[Start of Attachment]
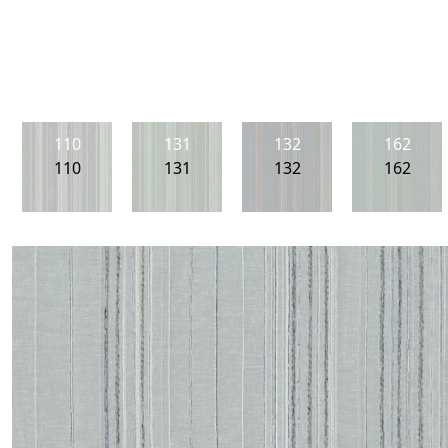
110
131
132
162
110
131
132
162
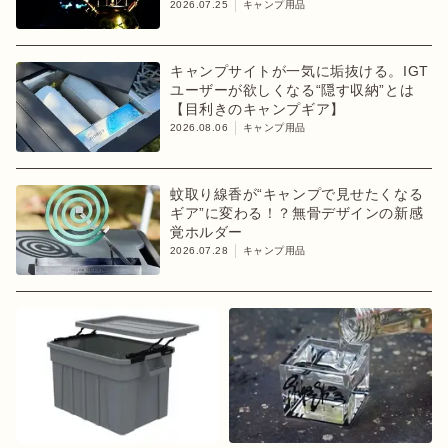
2026.07.25
キャンプ用品
キャンプサイトが一気に垢抜ける。IGT
ユーザーが欲しくなる“隠す収納”とは
【目利きのキャンプギア】
2026.08.06
キャンプ用品
蚊取り線香が“キャンプで見せたくなる
ギア”に変わる！？無骨デザインの新感
覚ホルダー
2026.07.28
キャンプ用品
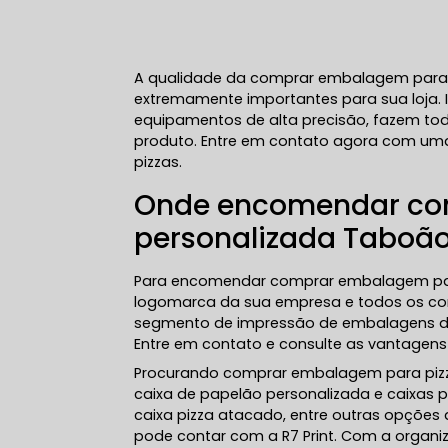
A qualidade da comprar embalagem para 
extremamente importantes para sua loja.
equipamentos de alta precisão, fazem tod
produto. Entre em contato agora com um
pizzas.
Onde encomendar co
personalizada Taboão
Para encomendar comprar embalagem para
logomarca da sua empresa e todos os cont
segmento de impressão de embalagens des
Entre em contato e consulte as vantagens 
Procurando comprar embalagem para pizza
caixa de papelão personalizada e caixas 
caixa pizza atacado, entre outras opções 
pode contar com a R7 Print. Com a organi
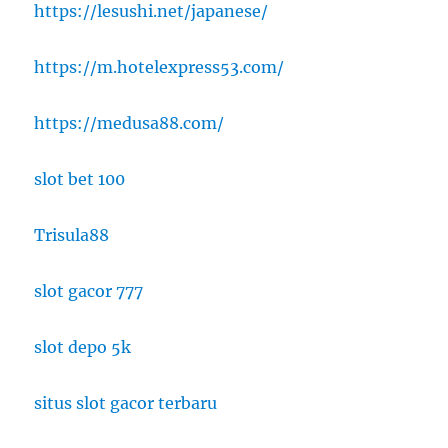
https://lesushi.net/japanese/
https://m.hotelexpress53.com/
https://medusa88.com/
slot bet 100
Trisula88
slot gacor 777
slot depo 5k
situs slot gacor terbaru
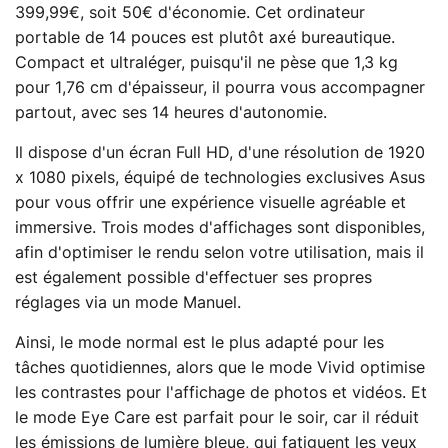
399,99€, soit 50€ d'économie. Cet ordinateur
portable de 14 pouces est plutôt axé bureautique.
Compact et ultraléger, puisqu'il ne pèse que 1,3 kg
pour 1,76 cm d'épaisseur, il pourra vous accompagner
partout, avec ses 14 heures d'autonomie.
Il dispose d'un écran Full HD, d'une résolution de 1920
x 1080 pixels, équipé de technologies exclusives Asus
pour vous offrir une expérience visuelle agréable et
immersive. Trois modes d'affichages sont disponibles,
afin d'optimiser le rendu selon votre utilisation, mais il
est également possible d'effectuer ses propres
réglages via un mode Manuel.
Ainsi, le mode normal est le plus adapté pour les
tâches quotidiennes, alors que le mode Vivid optimise
les contrastes pour l'affichage de photos et vidéos. Et
le mode Eye Care est parfait pour le soir, car il réduit
les émissions de lumière bleue, qui fatiguent les yeux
[End of Attachment]
— Work item —
Return every record exactly, leaving out the pictures.

— Output below —
110
131
132
162
110
131
132
162
2026.07.25
キャンプ用品
キャンプサイトが一気に垢抜ける。IGT
ユーザーが欲しくなる“隠す収納”とは
【目利きのキャンプギア】
2026.08.06
キャンプ用品
蚊取り線香が“キャンプで見せたくなる
ギア”に変わる！？無骨デザインの新感
覚ホルダー
2026.07.28
キャンプ用品
A qualidade da comprar embalagem para 
extremamente importantes para sua loja.
equipamentos de alta precisão, fazem tod
produto. Entre em contato agora com um
pizzas.
Onde encomendar co
personalizada Taboão
Para encomendar comprar embalagem para
logomarca da sua empresa e todos os cont
segmento de impressão de embalagens des
Entre em contato e consulte as vantagens 
Procurando comprar embalagem para pizza
caixa de papelão personalizada e caixas 
caixa pizza atacado, entre outras opções 
pode contar com a R7 Print. Com a organi
https://lesushi.net/japanese/
https://m.hotelexpress53.com/
https://medusa88.com/
slot bet 100
Trisula88
slot gacor 777
slot depo 5k
situs slot gacor terbaru
399,99€, soit 50€ d'économie. Cet ordinateur
portable de 14 pouces est plutôt axé bureautique.
Compact et ultraléger, puisqu'il ne pèse que 1,3 kg
pour 1,76 cm d'épaisseur, il pourra vous accompagner
partout, avec ses 14 heures d'autonomie.
Il dispose d'un écran Full HD, d'une résolution de 1920
x 1080 pixels, équipé de technologies exclusives Asus
pour vous offrir une expérience visuelle agréable et
immersive. Trois modes d'affichages sont disponibles,
afin d'optimiser le rendu selon votre utilisation, mais il
est également possible d'effectuer ses propres
réglages via un mode Manuel.
Ainsi, le mode normal est le plus adapté pour les
tâches quotidiennes, alors que le mode Vivid optimise
les contrastes pour l'affichage de photos et vidéos. Et
le mode Eye Care est parfait pour le soir, car il réduit
les émissions de lumière bleue, qui fatiguent les yeux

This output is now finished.